Aletta will continue to track west-northwest, well south of the Mexico coastline as it dissipates through the beginning of the week.
As threats from Aletta diminish, Bud will bring a new round of threats this week.
Bud is expected to move northwestward into Wednesday as it strengthens, tracking closer to the Mexico coastline than Aletta.
Damaging winds and widespread flash flooding are not expected from Bud through Monday; however, more widespread showers and thunderstorms are expected from Oaxaca to Jalisco.
Some localized incidents of flash flooding are possible, but most locations will notice only an uptick in rainfall.
Coastal areas from Jalisco to Guerrero could have additional bouts of heavy rain and thunderstorms as Bud nears the coast during the middle of the week.
Communities such as Manzanillo, Tecomán and Colola will have to remain on alert for flash flooding through at least Wednesday. Small rivers and streams may quickly rise out of their banks and turn into deadly torrents.
Rough seas and dangerous rip currents will once again threaten beaches from Acapulco to Mazatlan, as well as southern Baja California, even though the storm remains far from these areas.

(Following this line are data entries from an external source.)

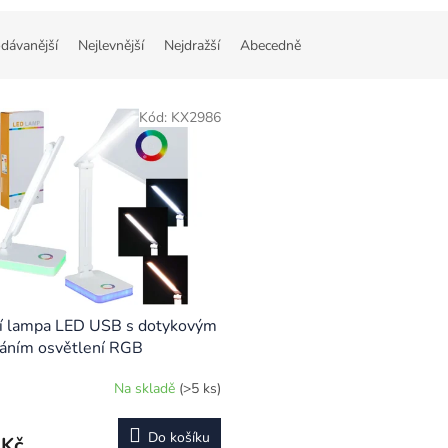
dávanější
Nejlevnější
Nejdražší
Abecedně
Kód:
KX2986
ní lampa LED USB s dotykovým
áním osvětlení RGB
Na skladě
(>5 ks)
Do košíku
 Kč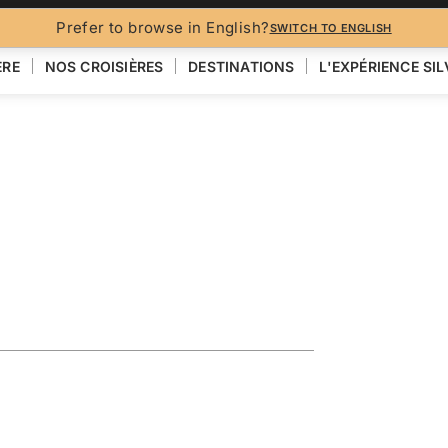
BROCH
Prefer to browse in English?
SWITCH TO ENGLISH
ÈRE
NOS CROISIÈRES
DESTINATIONS
L'EXPÉRIENCE SI
eaturing
VOIR LA CARTE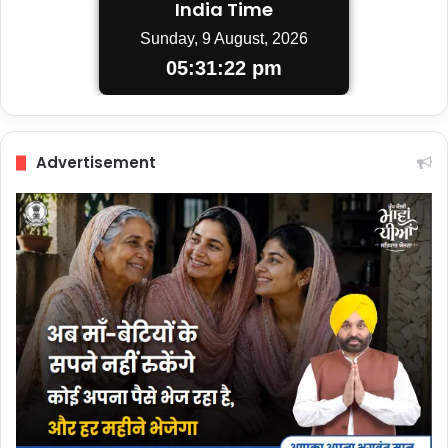
India Time
Sunday, 9 August, 2026
05:31:23 pm
Advertisement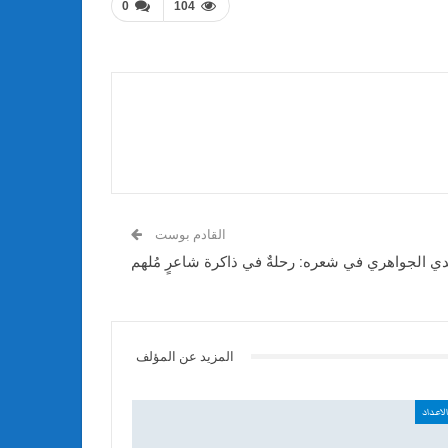
0
104
القادم بوست
 الجواهري في شعره: رحلةٌ في ذاكرة شاعرٍ مُلهم
المزيد عن المؤلف
لاعداد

Boaters and bathers should use extreme caution and heed all small craft and beach advisories as they are issued.
If caught in a rip current, it is best to swim parallel to shore until free of its influence.
"Bud is likely to strengthen as we go through the early part of the week as it travels over the same warm waters that Aletta just went through," said AccuWeather Meteorologist Courtney Spamer.
However, the track of the storm is not expected to be the same as Aletta.
"Instead of curving westward, Bud could continue its northward track toward the Baja Peninsula of Mexico. Although weakening would be likely, this track could send tropical moisture into the southwestern United States late this week," Spamer added.
Such moisture would be beneficial to drought-stricken areas of the southwestern United States, but could also create flash flooding issues if there is too much rain too quickly.
AccuWeather meteorologists anticipate that the East Pacific basin will remain active this season with an above-normal number of tropical cyclones forecast.